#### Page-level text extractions
----

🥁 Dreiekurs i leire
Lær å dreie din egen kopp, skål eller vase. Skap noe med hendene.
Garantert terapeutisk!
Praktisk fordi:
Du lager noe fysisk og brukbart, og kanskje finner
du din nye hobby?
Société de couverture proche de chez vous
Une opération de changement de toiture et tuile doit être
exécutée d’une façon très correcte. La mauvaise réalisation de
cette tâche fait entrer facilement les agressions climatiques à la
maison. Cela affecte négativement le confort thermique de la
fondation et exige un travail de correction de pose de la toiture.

----

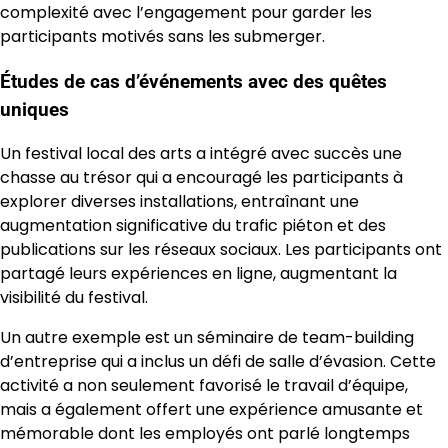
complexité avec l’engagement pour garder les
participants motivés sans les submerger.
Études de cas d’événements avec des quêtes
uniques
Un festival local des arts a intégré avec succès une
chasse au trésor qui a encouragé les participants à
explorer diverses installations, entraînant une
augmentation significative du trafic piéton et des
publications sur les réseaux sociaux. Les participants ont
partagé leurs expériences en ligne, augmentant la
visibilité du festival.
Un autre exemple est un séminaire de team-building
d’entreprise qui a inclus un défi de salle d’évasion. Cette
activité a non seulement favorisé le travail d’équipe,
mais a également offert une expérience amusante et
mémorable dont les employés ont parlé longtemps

----

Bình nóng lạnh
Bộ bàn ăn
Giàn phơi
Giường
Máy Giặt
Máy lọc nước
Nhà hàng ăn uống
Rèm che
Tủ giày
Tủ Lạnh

----

#### TASK INSTRUCTIONS
Of all the entries above, repeat only the lines from the line that has "Un festival local" to the line that has "d’entreprise qui a", both lines included, exactly.

#### ANSWER TO THE PROBLEM
Un festival local des arts a intégré avec succès une
chasse au trésor qui a encouragé les participants à
explorer diverses installations, entraînant une
augmentation significative du trafic piéton et des
publications sur les réseaux sociaux. Les participants ont
partagé leurs expériences en ligne, augmentant la
visibilité du festival.
Un autre exemple est un séminaire de team-building
d’entreprise qui a inclus un défi de salle d’évasion. Cette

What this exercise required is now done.